> [EXCERPTED RECORDS]
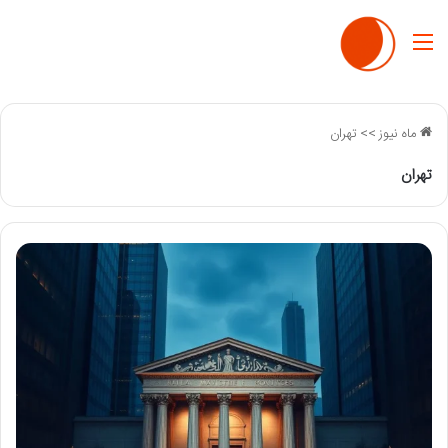
منو
ماه نیوز
>>
تهران
تهران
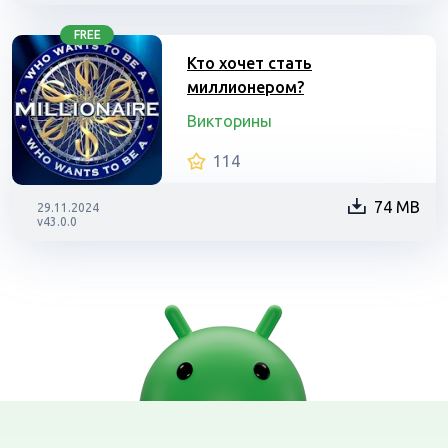
FREE
Кто хочет стать
миллионером?
Викторины
114
74 MB
29.11.2024
v43.0.0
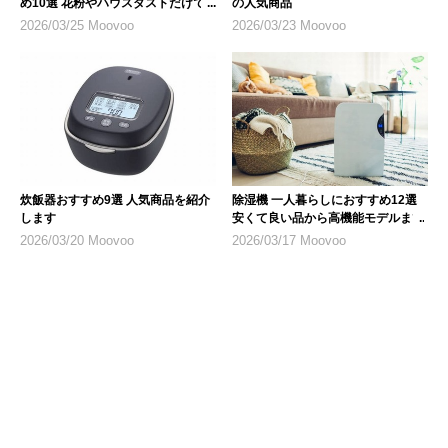
め10選 花粉やハウスダストだけで
の人気商品
なく乾燥対策にも
2026/03/25 Moovoo
2026/03/23 Moovoo
炊飯器おすすめ9選 人気商品を紹介
除湿機 一人暮らしにおすすめ12選
します
安くて良い品から高機能モデルまで
2026/03/20 Moovoo
2026/03/17 Moovoo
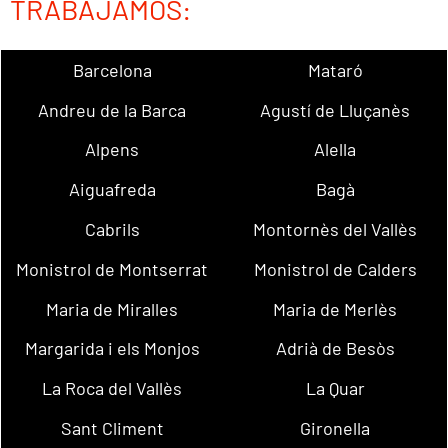
TRABAJAMOS:
Barcelona
Mataró
Andreu de la Barca
Agustí de Lluçanès
Alpens
Alella
Aiguafreda
Bagà
Cabrils
Montornès del Vallès
Monistrol de Montserrat
Monistrol de Calders
Maria de Miralles
Maria de Merlès
Margarida i els Monjos
Adrià de Besòs
La Roca del Vallès
La Quar
Sant Climent
Gironella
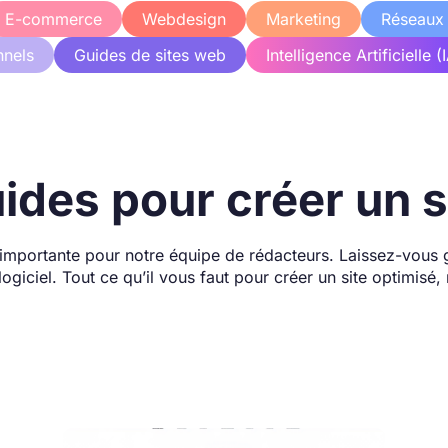
E-commerce
Webdesign
Marketing
Réseaux
nnels
Guides de sites web
Intelligence Artificielle (
ides pour créer un s
us importante pour notre équipe de rédacteurs. Laissez-vous 
ogiciel. Tout ce qu’il vous faut pour créer un site optimisé,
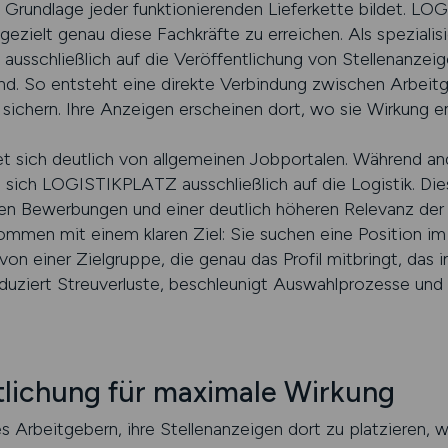
ie Grundlage jeder funktionierenden Lieferkette bildet. 
gezielt genau diese Fachkräfte zu erreichen. Als spezialisi
 ausschließlich auf die Veröffentlichung von Stellenanzeig
nd. So entsteht eine direkte Verbindung zwischen Arbei
 sichern. Ihre Anzeigen erscheinen dort, wo sie Wirkung en
sich deutlich von allgemeinen Jobportalen. Während and
 sich LOGISTIKPLATZ ausschließlich auf die Logistik. Dies
 den Bewerbungen und einer deutlich höheren Relevanz der 
en mit einem klaren Ziel: Sie suchen eine Position im 
von einer Zielgruppe, die genau das Profil mitbringt, das
duziert Streuverluste, beschleunigt Auswahlprozesse und 
tlichung für maximale Wirkung
rbeitgebern, ihre Stellenanzeigen dort zu platzieren, w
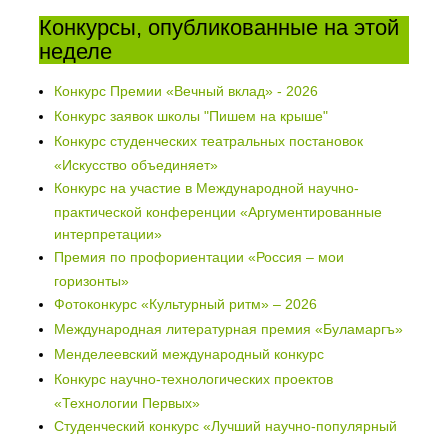
Конкурсы, опубликованные на этой
неделе
Конкурс Премии «Вечный вклад» - 2026
Конкурс заявок школы "Пишем на крыше"
Конкурс студенческих театральных постановок
«Искусство объединяет»
Конкурс на участие в Международной научно-
практической конференции «Аргументированные
интерпретации»
Премия по профориентации «Россия – мои
горизонты»
Фотоконкурс «Культурный ритм» – 2026
Международная литературная премия «Буламаргъ»
Менделеевский международный конкурс
Конкурс научно-технологических проектов
«Технологии Первых»
Студенческий конкурс «Лучший научно-популярный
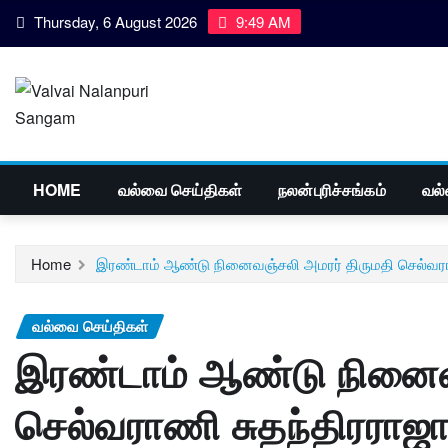
Skip
Thursday, 6 August 2026
9:49 AM
to
content
HOME
வல்வை செய்திகள்
நலன்புரிச்சங்கம்
வல்
Home
இரண்டாம் ஆண்டு நினைவஞ்சலி அமரர் திருமதி செல்வரா
வல்வை செய்திகள்
இரண்டாம் ஆண்டு நினைவ
செல்வராணி சுதந்திரராஜ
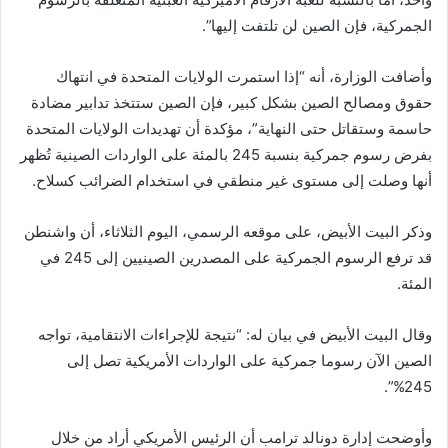
الجمركية، فإن الصين لن تلتفت إليها”.
وأضافت الوزارة، أنه “إذا استمرت الولايات المتحدة في انتهاك
حقوق ومصالح الصين بشكل كبير، فإن الصين ستتخذ تدابير مضادة
حاسمة وستقاتل حتى النهاية”، مؤكدة أن تهديدات الولايات المتحدة
بفرض رسوم جمركية بنسبة 245 بالمئة على الواردات الصينية تُظهر
أنها وصلت إلى مستوى غير منطقي في استخدام الضرائب كسلاح.
وذكر البيت الأبيض، على موقعه الرسمي، اليوم الثلاثاء، أن واشنطن
قد ترفع الرسوم الجمركية على المصدرين الصينيين إلى 245 في
المئة.
وقال البيت الأبيض في بيان له: “نتيجة للإجراءات الانتقامية، تواجه
الصين الآن رسوما جمركية على الواردات الأمريكية تصل إلى
245%”.
وأوضحت إدارة دونالد ترامب أن الرئيس الأمريكي أراد من خلال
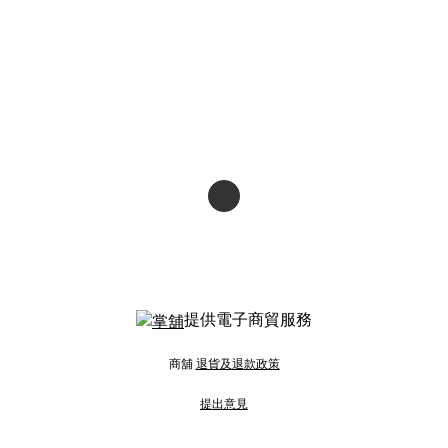
提供電子商貿服務
商舖
退貨及退款政策
提出意見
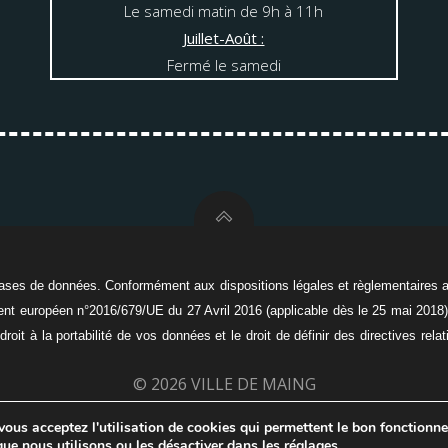
Le samedi matin de 9h à 11h
Juillet-Août :
Fermé le samedi
ses de données. Conformément aux dispositions légales et règlementaires appl
ement européen n°2016/679/UE du 27 Avril 2016 (applicable dès le 25 mai 2018),
oit à la portabilité de vos données et le droit de définir des directives rel
© 2026 VILLE DE MAING
ions légales
-
Politique de protection des données personn
 vous acceptez l'utilisation de cookies qui permettent le bon fonctionne
que nous utilisons ou les désactiver dans les
réglages
.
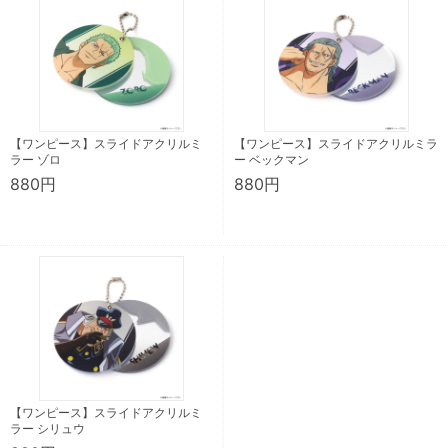
【ワンピース】スライドアクリルミ
【ワンピース】スライドアクリルミラ
ラー ゾロ
ー ベックマン
880円
880円
【ワンピース】スライドアクリルミ
ラー シリュウ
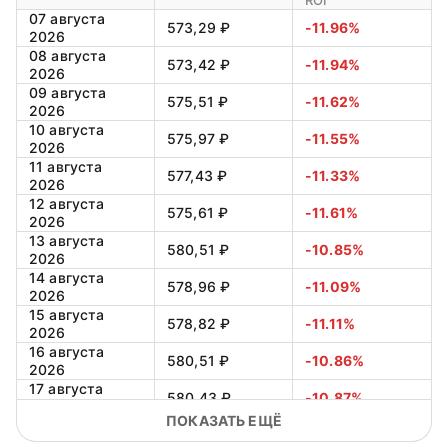
ROI
07 августа
573,29 ₽
-11.96%
2026
08 августа
573,42 ₽
-11.94%
2026
09 августа
575,51 ₽
-11.62%
2026
10 августа
575,97 ₽
-11.55%
2026
11 августа
577,43 ₽
-11.33%
2026
12 августа
575,61 ₽
-11.61%
2026
13 августа
580,51 ₽
-10.85%
2026
14 августа
578,96 ₽
-11.09%
2026
15 августа
578,82 ₽
-11.11%
2026
16 августа
580,51 ₽
-10.86%
2026
17 августа
580,43 ₽
-10.87%
2026
ПОКАЗАТЬ ЕЩЁ
18 августа
581,21 ₽
-10.75%
2026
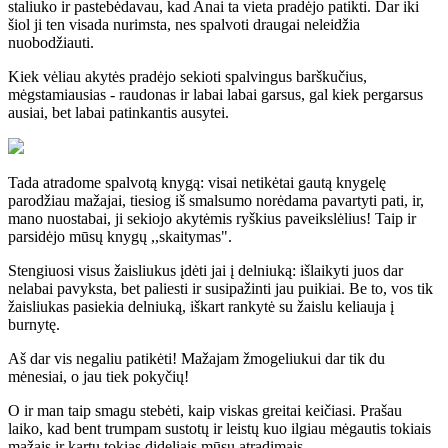
staliuko ir pastebėdavau, kad Anai ta vieta pradėjo patikti. Dar iki
šiol ji ten visada nurimsta, nes spalvoti draugai neleidžia
nuobodžiauti.
Kiek vėliau akytės pradėjo sekioti spalvingus barškučius,
mėgstamiausias - raudonas ir labai labai garsus, gal kiek pergarsus
ausiai, bet labai patinkantis ausytei.
Tada atradome spalvotą knygą: visai netikėtai gautą knygelę
parodžiau mažajai, tiesiog iš smalsumo norėdama pavartyti pati, ir,
mano nuostabai, ji sekiojo akytėmis ryškius paveikslėlius! Taip ir
parsidėjo mūsų knygų ,,skaitymas".
Stengiuosi visus žaisliukus įdėti jai į delniuką: išlaikyti juos dar
nelabai pavyksta, bet paliesti ir susipažinti jau puikiai. Be to, vos tik
žaisliukas pasiekia delniuką, iškart rankytė su žaislu keliauja į
burnytę.
Aš dar vis negaliu patikėti! Mažajam žmogeliukui dar tik du
mėnesiai, o jau tiek pokyčių!
O ir man taip smagu stebėti, kaip viskas greitai keičiasi. Prašau
laiko, kad bent trumpam sustotų ir leistų kuo ilgiau mėgautis tokiais
mažais ir kartu tokias dideliais mūsų atradimais...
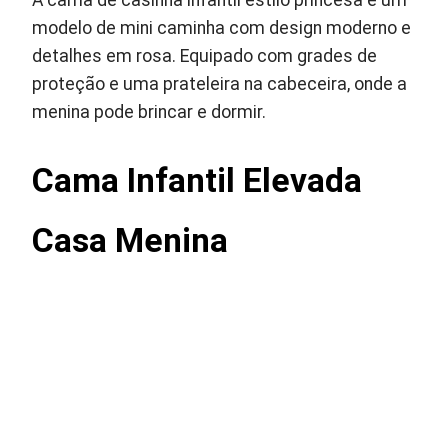
A cama de casinha infantil estilo princesa é um
modelo de mini caminha com design moderno e
detalhes em rosa. Equipado com grades de
proteção e uma prateleira na cabeceira, onde a
menina pode brincar e dormir.
Cama Infantil Elevada
Casa Menina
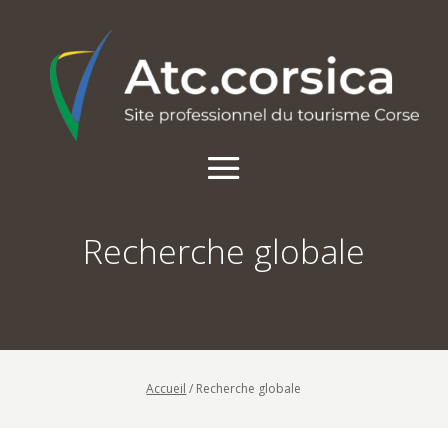
Recherche globale
Accueil
/
Recherche globale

> [EXERCISE OBJECTIVE] Output the lines, exactly: the first line of the entries above, every line after it, and the line with "ides pour créer un s" as the last. No pictures.

> [ANSWER TO THIS PROBLEM]
منو
ماه نیوز
>>
تهران
تهران
FREE
Кто хочет стать
миллионером?
Викторины
114
74 MB
29.11.2024
v43.0.0
め10選 花粉やハウスダストだけで
の人気商品
なく乾燥対策にも
2026/03/25 Moovoo
2026/03/23 Moovoo
炊飯器おすすめ9選 人気商品を紹介
除湿機 一人暮らしにおすすめ12選
します
安くて良い品から高機能モデルまで
2026/03/20 Moovoo
2026/03/17 Moovoo
TRABAJAMOS:
Barcelona
Mataró
Andreu de la Barca
Agustí de Lluçanès
Alpens
Alella
Aiguafreda
Bagà
Cabrils
Montornès del Vallès
Monistrol de Montserrat
Monistrol de Calders
Maria de Miralles
Maria de Merlès
Margarida i els Monjos
Adrià de Besòs
La Roca del Vallès
La Quar
Sant Climent
Gironella
E-commerce
Webdesign
Marketing
Réseaux
nnels
Guides de sites web
Intelligence Artificielle (
ides pour créer un s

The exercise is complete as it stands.